### [Work instructions]
With no images included, output each entry below exactly as it appears.

---*---

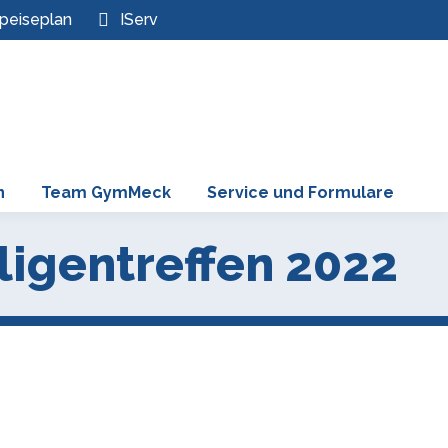
peiseplan
IServ
Search
Instagram
page
opens
in
new
window
n
Team GymMeck
Service und Formulare
igentreffen 2022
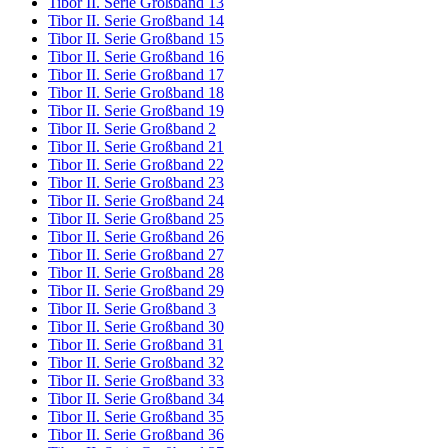
Tibor II. Serie Großband 13
Tibor II. Serie Großband 14
Tibor II. Serie Großband 15
Tibor II. Serie Großband 16
Tibor II. Serie Großband 17
Tibor II. Serie Großband 18
Tibor II. Serie Großband 19
Tibor II. Serie Großband 2
Tibor II. Serie Großband 21
Tibor II. Serie Großband 22
Tibor II. Serie Großband 23
Tibor II. Serie Großband 24
Tibor II. Serie Großband 25
Tibor II. Serie Großband 26
Tibor II. Serie Großband 27
Tibor II. Serie Großband 28
Tibor II. Serie Großband 29
Tibor II. Serie Großband 3
Tibor II. Serie Großband 30
Tibor II. Serie Großband 31
Tibor II. Serie Großband 32
Tibor II. Serie Großband 33
Tibor II. Serie Großband 34
Tibor II. Serie Großband 35
Tibor II. Serie Großband 36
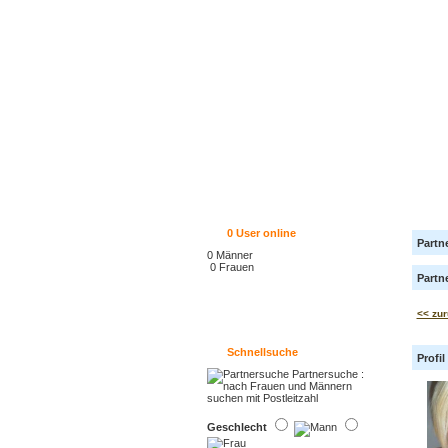
0
User online
Partn
0 Männer
0 Frauen
Partn
<< zur
Schnellsuche
Profi
Geschlecht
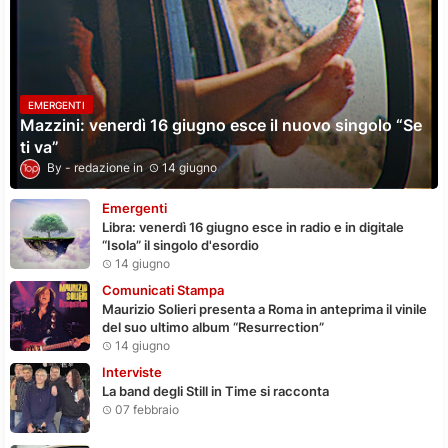
EMERGENTI
Mazzini: venerdì 16 giugno esce il nuovo singolo “Se
ti va”
redazione
14 giugno
Emergenti
Libra: venerdì 16 giugno esce in radio e in digitale
“Isola” il singolo d'esordio
14 giugno
Comunicati Stampa
Maurizio Solieri presenta a Roma in anteprima il vinile
del suo ultimo album “Resurrection”
14 giugno
Interviste
La band degli Still in Time si racconta
07 febbraio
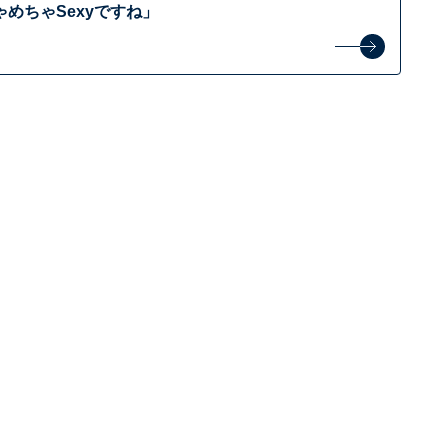
めちゃSexyですね」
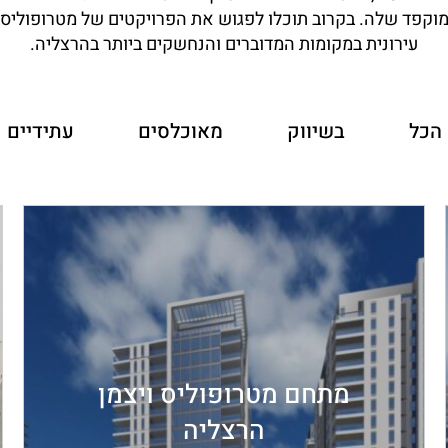
קפד שלה. בקרוב תוכלו לפגוש את הפרויקטים של מטרופוליס
עירונית במקומות המדוברים והנחשקים ביותר בהרצליה.
הכל
בשיווק
מאוכלסים
עתידיים
מתחם מטרופוליס ויצמן
הרצליה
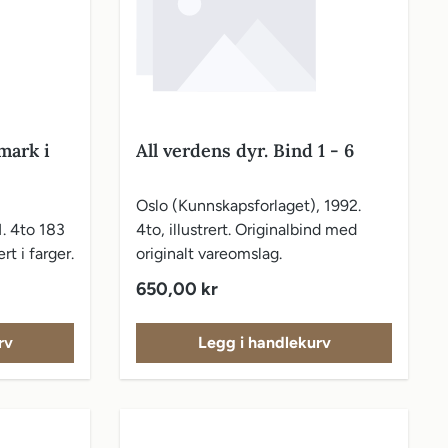
lmark i
All verdens dyr. Bind 1 - 6
Oslo (Kunnskapsforlaget), 1992.
. 4to 183
4to, illustrert. Originalbind med
ert i farger.
originalt vareomslag.
Vanlig pris:
650,00 kr
rv
Legg i handlekurv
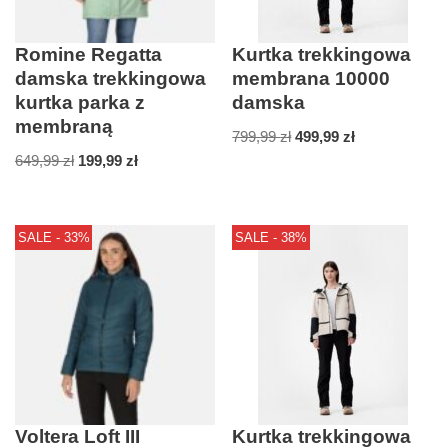
Romine Regatta
Kurtka trekkingowa
damska trekkingowa
membrana 10000
kurtka parka z
damska
membraną
799,99
zł
499,99
zł
649,99
zł
199,99
zł
SALE - 33%
SALE - 38%
Voltera Loft III
Kurtka trekkingowa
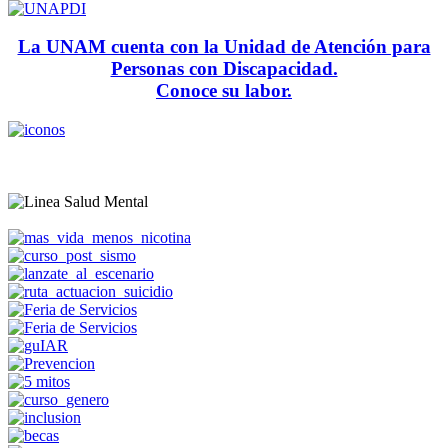
La UNAM cuenta con la Unidad de Atención para
Personas con Discapacidad.
Conoce su labor.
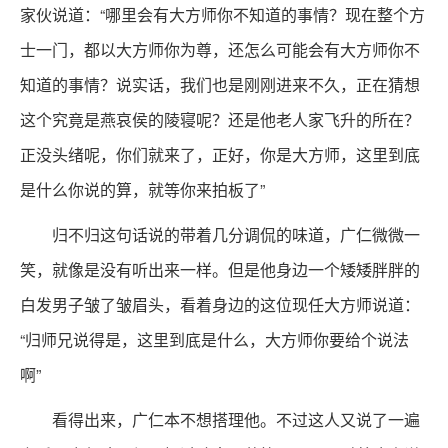
家伙说道：“哪里会有大方师你不知道的事情？现在整个方
士一门，都以大方师你为尊，还怎么可能会有大方师你不
知道的事情？说实话，我们也是刚刚进来不久，正在猜想
这个究竟是燕哀侯的陵寝呢？还是他老人家飞升的所在？
正没头绪呢，你们就来了，正好，你是大方师，这里到底
是什么你说的算，就等你来拍板了”
归不归这句话说的带着几分调侃的味道，广仁微微一
笑，就像是没有听出来一样。但是他身边一个矮矮胖胖的
白发男子皱了皱眉头，看着身边的这位现任大方师说道：
“归师兄说得是，这里到底是什么，大方师你要给个说法
啊”
看得出来，广仁本不想搭理他。不过这人又说了一遍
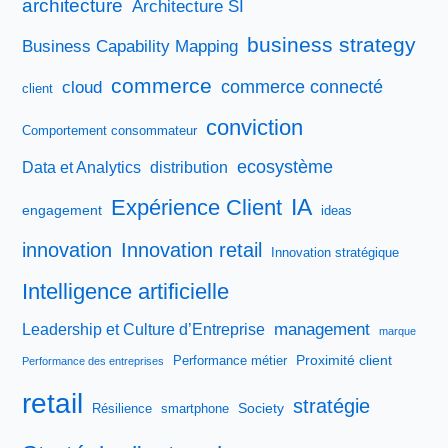
architecture
Architecture SI
business strategy
Business Capability Mapping
commerce
commerce connecté
cloud
client
conviction
Comportement consommateur
ecosystème
Data et Analytics
distribution
IA
Expérience Client
engagement
ideas
innovation
Innovation retail
Innovation stratégique
Intelligence artificielle
management
Leadership et Culture d’Entreprise
marque
Proximité client
Performance métier
Performance des entreprises
retail
stratégie
Society
Résilience
smartphone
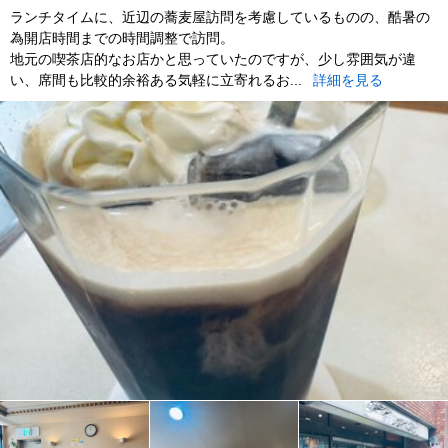
ランチタイムに、近辺の蕎麦屋訪問を考慮しているものの、酷暑の
為開店時間までの時間調整で訪問。
地元の喫茶店的なお店かと思っていたのですが、少し雰囲気が違
い、席間も比較的余裕ある気軽に立寄れるお...
詳細を見る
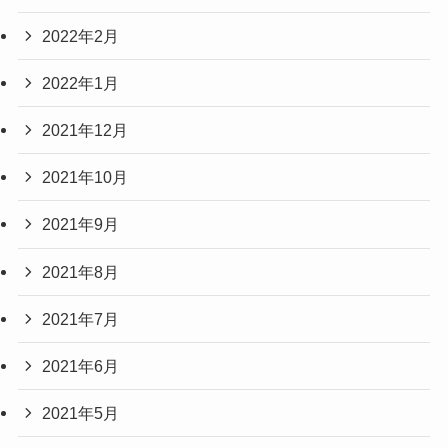
2022年2月
2022年1月
2021年12月
2021年10月
2021年9月
2021年8月
2021年7月
2021年6月
2021年5月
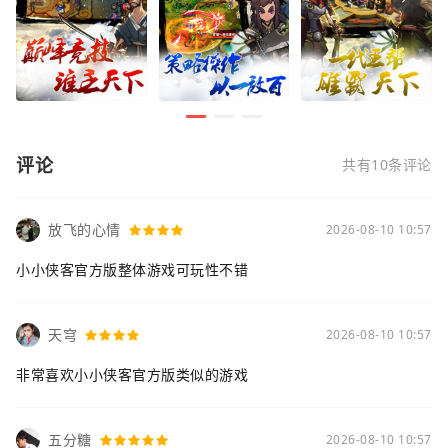
评论
共有10条评论
放飞的心情
2026-08-10 10:57
小小侠客官方版整体游戏可玩性不错
天穹
2026-08-10 10:57
非常喜欢小小侠客官方版类似的游戏
五分糖
2026-08-10 10:57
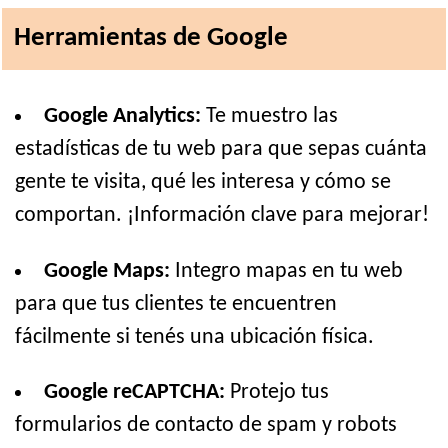
Herramientas de Google
Google Analytics:
Te muestro las
estadísticas de tu web para que sepas cuánta
gente te visita, qué les interesa y cómo se
comportan. ¡Información clave para mejorar!
Google Maps:
Integro mapas en tu web
para que tus clientes te encuentren
fácilmente si tenés una ubicación física.
Google reCAPTCHA:
Protejo tus
formularios de contacto de spam y robots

---*---

### [Exercise result]
peiseplan
IServ
Search
Instagram
page
opens
in
new
window
n
Team GymMeck
Service und Formulare
igentreffen 2022
Tibor II. Serie Großband 13
Tibor II. Serie Großband 14
Tibor II. Serie Großband 15
Tibor II. Serie Großband 16
Tibor II. Serie Großband 17
Tibor II. Serie Großband 18
Tibor II. Serie Großband 19
Tibor II. Serie Großband 2
Tibor II. Serie Großband 21
Tibor II. Serie Großband 22
Tibor II. Serie Großband 23
Tibor II. Serie Großband 24
Tibor II. Serie Großband 25
Tibor II. Serie Großband 26
Tibor II. Serie Großband 27
Tibor II. Serie Großband 28
Tibor II. Serie Großband 29
Tibor II. Serie Großband 3
Tibor II. Serie Großband 30
Tibor II. Serie Großband 31
Tibor II. Serie Großband 32
Tibor II. Serie Großband 33
Tibor II. Serie Großband 34
Tibor II. Serie Großband 35
Tibor II. Serie Großband 36
0
User online
Partn
0 Männer
0 Frauen
Partn
<< zur
Schnellsuche
Profi
Geschlecht
EMERGENTI
Mazzini: venerdì 16 giugno esce il nuovo singolo “Se
ti va”
redazione
14 giugno
Emergenti
Libra: venerdì 16 giugno esce in radio e in digitale
“Isola” il singolo d'esordio
14 giugno
Comunicati Stampa
Maurizio Solieri presenta a Roma in anteprima il vinile
del suo ultimo album “Resurrection”
14 giugno
Interviste
La band degli Still in Time si racconta
07 febbraio
めちゃSexyですね」
קפד שלה. בקרוב תוכלו לפגוש את הפרויקטים של מטרופוליס
עירונית במקומות המדוברים והנחשקים ביותר בהרצליה.
הכל
בשיווק
מאוכלסים
עתידיים
מתחם מטרופוליס ויצמן
הרצליה
lmark i
All verdens dyr. Bind 1 - 6
Oslo (Kunnskapsforlaget), 1992.
. 4to 183
4to, illustrert. Originalbind med
ert i farger.
originalt vareomslag.
Vanlig pris:
650,00 kr
rv
Legg i handlekurv
Romine Regatta
Kurtka trekkingowa
damska trekkingowa
membrana 10000
kurtka parka z
damska
membraną
799,99
zł
499,99
zł
649,99
zł
199,99
zł
SALE - 33%
SALE - 38%
Voltera Loft III
Kurtka trekkingowa
La UNAM cuenta con la Unidad de Atención para
Personas con Discapacidad.
Conoce su labor.
家伙说道：“哪里会有大方师你不知道的事情？现在整个方
士一门，都以大方师你为尊，还怎么可能会有大方师你不
知道的事情？说实话，我们也是刚刚进来不久，正在猜想
这个究竟是燕哀侯的陵寝呢？还是他老人家飞升的所在？
正没头绪呢，你们就来了，正好，你是大方师，这里到底
是什么你说的算，就等你来拍板了”
归不归这句话说的带着几分调侃的味道，广仁微微一
笑，就像是没有听出来一样。但是他身边一个矮矮胖胖的
白发男子皱了皱眉头，看着身边的这位现任大方师说道：
“归师兄说得是，这里到底是什么，大方师你要给个说法
啊”
看得出来，广仁本不想搭理他。不过这人又说了一遍
architecture
Architecture SI
business strategy
Business Capability Mapping
commerce
commerce connecté
cloud
client
conviction
Comportement consommateur
ecosystème
Data et Analytics
distribution
IA
Expérience Client
engagement
ideas
innovation
Innovation retail
Innovation stratégique
Intelligence artificielle
management
Leadership et Culture d’Entreprise
marque
Proximité client
Performance métier
Performance des entreprises
retail
stratégie
Society
Résilience
smartphone
ランチタイムに、近辺の蕎麦屋訪問を考慮しているものの、酷暑の
為開店時間までの時間調整で訪問。
地元の喫茶店的なお店かと思っていたのですが、少し雰囲気が違
い、席間も比較的余裕ある気軽に立寄れるお...
詳細を見る
2022年2月
2022年1月
2021年12月
2021年10月
2021年9月
2021年8月
2021年7月
2021年6月
2021年5月
评论
共有10条评论
放飞的心情
2026-08-10 10:57
小小侠客官方版整体游戏可玩性不错
天穹
2026-08-10 10:57
非常喜欢小小侠客官方版类似的游戏
五分糖
2026-08-10 10:57
Herramientas de Google
Google Analytics:
Te muestro las
estadísticas de tu web para que sepas cuánta
gente te visita, qué les interesa y cómo se
comportan. ¡Información clave para mejorar!
Google Maps:
Integro mapas en tu web
para que tus clientes te encuentren
fácilmente si tenés una ubicación física.
Google reCAPTCHA:
Protejo tus
formularios de contacto de spam y robots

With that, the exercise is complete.